7 de enero de 2019

El mendigo loco


Aquí, donde estoy, acaba para mí el mundo. Hace tan sólo unos meses no había límites en mi vida. Podía entrar y salir de casa cuando quisiera. Transitaba las calles, iba a garitos, visitaba museos y veía exposiciones, sentía vértigo cuando me asomaba a las ruinas de mi ciudad y a sus restos arqueológicos, cosía los lomos de los libros deshojados, esculpía figurillas, me echaba un cigarrillo (incluso algún porro), me tomaba un chupito de licor de manzana (sólo en ocasiones), tomaba “litros” de café solo (también con nata o leche condensada), experimentaba en la cocina con alguna receta nueva...

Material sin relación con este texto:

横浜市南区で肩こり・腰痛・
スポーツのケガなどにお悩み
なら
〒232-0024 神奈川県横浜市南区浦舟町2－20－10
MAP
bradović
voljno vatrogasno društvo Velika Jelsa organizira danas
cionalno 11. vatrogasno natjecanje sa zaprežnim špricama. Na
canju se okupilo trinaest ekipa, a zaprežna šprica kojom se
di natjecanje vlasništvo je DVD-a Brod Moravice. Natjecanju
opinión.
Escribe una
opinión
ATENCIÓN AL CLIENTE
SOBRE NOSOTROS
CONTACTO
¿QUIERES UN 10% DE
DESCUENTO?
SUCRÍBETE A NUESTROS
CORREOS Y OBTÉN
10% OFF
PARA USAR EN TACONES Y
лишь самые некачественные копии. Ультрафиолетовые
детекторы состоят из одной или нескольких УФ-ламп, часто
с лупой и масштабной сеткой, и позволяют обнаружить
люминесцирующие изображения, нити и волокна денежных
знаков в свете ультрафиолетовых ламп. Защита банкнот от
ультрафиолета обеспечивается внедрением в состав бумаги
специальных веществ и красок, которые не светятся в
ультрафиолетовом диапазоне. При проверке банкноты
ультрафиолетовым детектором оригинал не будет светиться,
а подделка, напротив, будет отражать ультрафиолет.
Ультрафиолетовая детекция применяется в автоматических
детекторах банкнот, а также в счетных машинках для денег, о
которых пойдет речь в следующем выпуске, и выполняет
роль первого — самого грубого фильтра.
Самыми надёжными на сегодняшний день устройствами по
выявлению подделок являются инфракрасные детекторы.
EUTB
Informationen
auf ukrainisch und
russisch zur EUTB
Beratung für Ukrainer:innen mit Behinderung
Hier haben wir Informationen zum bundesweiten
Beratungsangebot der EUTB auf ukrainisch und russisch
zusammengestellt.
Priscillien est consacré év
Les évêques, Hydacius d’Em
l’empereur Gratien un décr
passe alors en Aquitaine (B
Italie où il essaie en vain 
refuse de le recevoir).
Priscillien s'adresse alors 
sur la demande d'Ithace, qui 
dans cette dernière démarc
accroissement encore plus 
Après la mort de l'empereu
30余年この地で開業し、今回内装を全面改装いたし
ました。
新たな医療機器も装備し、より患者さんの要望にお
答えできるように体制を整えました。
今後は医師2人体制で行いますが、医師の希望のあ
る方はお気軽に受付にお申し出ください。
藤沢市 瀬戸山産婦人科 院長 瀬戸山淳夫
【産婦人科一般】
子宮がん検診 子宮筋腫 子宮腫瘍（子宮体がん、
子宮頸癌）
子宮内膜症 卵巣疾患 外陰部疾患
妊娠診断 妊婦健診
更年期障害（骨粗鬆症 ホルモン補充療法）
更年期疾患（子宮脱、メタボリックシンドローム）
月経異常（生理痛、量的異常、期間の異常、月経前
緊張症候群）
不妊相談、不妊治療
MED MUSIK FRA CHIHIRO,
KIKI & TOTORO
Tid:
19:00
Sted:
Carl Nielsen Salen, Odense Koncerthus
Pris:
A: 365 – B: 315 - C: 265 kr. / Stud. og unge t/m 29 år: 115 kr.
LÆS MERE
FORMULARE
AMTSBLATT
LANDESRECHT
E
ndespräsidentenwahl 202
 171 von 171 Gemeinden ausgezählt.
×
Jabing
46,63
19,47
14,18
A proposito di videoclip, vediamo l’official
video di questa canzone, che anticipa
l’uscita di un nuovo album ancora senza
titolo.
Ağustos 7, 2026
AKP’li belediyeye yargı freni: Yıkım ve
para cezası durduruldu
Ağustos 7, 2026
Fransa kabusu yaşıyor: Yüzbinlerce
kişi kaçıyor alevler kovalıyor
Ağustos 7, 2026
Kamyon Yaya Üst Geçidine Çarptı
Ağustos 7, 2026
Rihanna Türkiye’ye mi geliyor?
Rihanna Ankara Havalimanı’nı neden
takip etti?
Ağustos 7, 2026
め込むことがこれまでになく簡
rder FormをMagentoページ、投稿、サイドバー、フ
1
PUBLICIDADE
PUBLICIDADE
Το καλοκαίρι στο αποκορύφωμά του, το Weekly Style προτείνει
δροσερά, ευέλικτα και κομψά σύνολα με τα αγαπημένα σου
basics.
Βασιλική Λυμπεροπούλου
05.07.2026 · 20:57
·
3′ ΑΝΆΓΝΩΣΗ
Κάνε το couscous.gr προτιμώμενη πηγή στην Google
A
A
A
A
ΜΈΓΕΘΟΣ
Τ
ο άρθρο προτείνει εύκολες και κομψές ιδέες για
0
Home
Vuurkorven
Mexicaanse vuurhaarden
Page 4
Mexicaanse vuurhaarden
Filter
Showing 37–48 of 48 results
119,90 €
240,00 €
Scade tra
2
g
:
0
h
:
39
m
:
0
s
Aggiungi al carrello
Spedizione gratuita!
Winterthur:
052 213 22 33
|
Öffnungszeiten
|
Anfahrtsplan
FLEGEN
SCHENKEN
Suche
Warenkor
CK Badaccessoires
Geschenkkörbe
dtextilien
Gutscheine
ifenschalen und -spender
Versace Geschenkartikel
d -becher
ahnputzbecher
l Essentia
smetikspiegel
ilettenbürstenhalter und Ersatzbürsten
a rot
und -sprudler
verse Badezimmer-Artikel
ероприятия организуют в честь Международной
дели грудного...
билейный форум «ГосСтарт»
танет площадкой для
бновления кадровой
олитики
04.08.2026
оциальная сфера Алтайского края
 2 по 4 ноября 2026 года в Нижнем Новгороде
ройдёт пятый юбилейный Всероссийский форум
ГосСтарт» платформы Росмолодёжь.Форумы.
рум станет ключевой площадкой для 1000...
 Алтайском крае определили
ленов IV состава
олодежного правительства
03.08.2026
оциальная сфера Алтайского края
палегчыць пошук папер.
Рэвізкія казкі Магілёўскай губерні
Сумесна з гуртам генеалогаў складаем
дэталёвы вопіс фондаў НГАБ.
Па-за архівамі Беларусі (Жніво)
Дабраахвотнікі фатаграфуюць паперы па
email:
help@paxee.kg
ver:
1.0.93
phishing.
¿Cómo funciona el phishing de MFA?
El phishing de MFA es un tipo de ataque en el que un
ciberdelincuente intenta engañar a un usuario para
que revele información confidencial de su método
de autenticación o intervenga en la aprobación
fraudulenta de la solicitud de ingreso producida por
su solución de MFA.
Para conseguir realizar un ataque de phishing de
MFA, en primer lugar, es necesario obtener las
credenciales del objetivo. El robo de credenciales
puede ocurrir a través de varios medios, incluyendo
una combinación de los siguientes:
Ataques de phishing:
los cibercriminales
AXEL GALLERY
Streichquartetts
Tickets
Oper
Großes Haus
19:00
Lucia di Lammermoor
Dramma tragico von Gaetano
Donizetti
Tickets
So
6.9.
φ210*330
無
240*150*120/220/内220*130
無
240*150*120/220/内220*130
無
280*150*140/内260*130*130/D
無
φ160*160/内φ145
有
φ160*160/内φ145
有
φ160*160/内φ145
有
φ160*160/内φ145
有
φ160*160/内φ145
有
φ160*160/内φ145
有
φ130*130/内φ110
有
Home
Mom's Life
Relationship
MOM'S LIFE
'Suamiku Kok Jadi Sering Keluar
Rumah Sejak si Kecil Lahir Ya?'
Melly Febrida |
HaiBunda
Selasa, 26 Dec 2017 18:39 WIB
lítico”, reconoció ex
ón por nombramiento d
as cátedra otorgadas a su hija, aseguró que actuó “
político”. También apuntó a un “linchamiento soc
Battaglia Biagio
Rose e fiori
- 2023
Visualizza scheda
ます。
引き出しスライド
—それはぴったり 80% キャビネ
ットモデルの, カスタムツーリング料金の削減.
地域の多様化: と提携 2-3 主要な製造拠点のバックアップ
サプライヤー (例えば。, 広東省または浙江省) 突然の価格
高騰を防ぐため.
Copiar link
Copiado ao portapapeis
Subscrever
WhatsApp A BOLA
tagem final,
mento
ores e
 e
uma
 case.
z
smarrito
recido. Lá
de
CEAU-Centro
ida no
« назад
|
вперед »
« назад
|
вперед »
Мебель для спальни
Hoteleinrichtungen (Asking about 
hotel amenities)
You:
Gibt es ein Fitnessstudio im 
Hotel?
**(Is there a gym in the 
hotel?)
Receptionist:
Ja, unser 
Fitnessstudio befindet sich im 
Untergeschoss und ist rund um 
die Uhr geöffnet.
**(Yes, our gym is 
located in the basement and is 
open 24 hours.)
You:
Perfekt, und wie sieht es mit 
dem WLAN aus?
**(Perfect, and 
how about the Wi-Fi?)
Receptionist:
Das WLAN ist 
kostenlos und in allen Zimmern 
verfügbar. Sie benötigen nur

Ahora gozo de la misma libertad que antes (no estoy en la cárcel, si acaso mi presidio es un presidio interior) pero tengo el alma rajada. Por eso me paso las horas durmiendo o viendo la televisión y sus programas basura o escuchando las noticias que me informan de lo que pasa en un mundo del que no quiero saber nada.
Ahora ya no me apetece ni siquiera bajar al café de la esquina; mi fuente de placer se ha agotado y me siento como un niño al que le han robado sus juguetes. Aquí, en mi casa sigue existiendo parte de lo que fue mi “santuario” (del que procedía casi toda mi alegría interior) pero el mero hecho de dar unos pasos y acercarme a él me duele. Metí en bolsas todos los accesorios y sólo dejé fuera algunos libros que seguramente estarán llenos de polvo, el traje que llevé aquel día y que todavía olerá a sudor, sábanas amarillentas cubriendo la mesita donde el incienso ardía y lo perfumaba todo dándole un aire místico de procedencia hindú u oriental, un sillón de orejas donde me sentaba a leer y a escuchar música relajante, un portátil (no me gusta la tecnología pero así podía bajarme vídeos)..., incluso alguna telaraña colgará del techo tejiendo con sus hilos una red que también puedo sentir yo en el pecho, oprimiéndome y asfixiándome porque mi felicidad ya pasó de largo.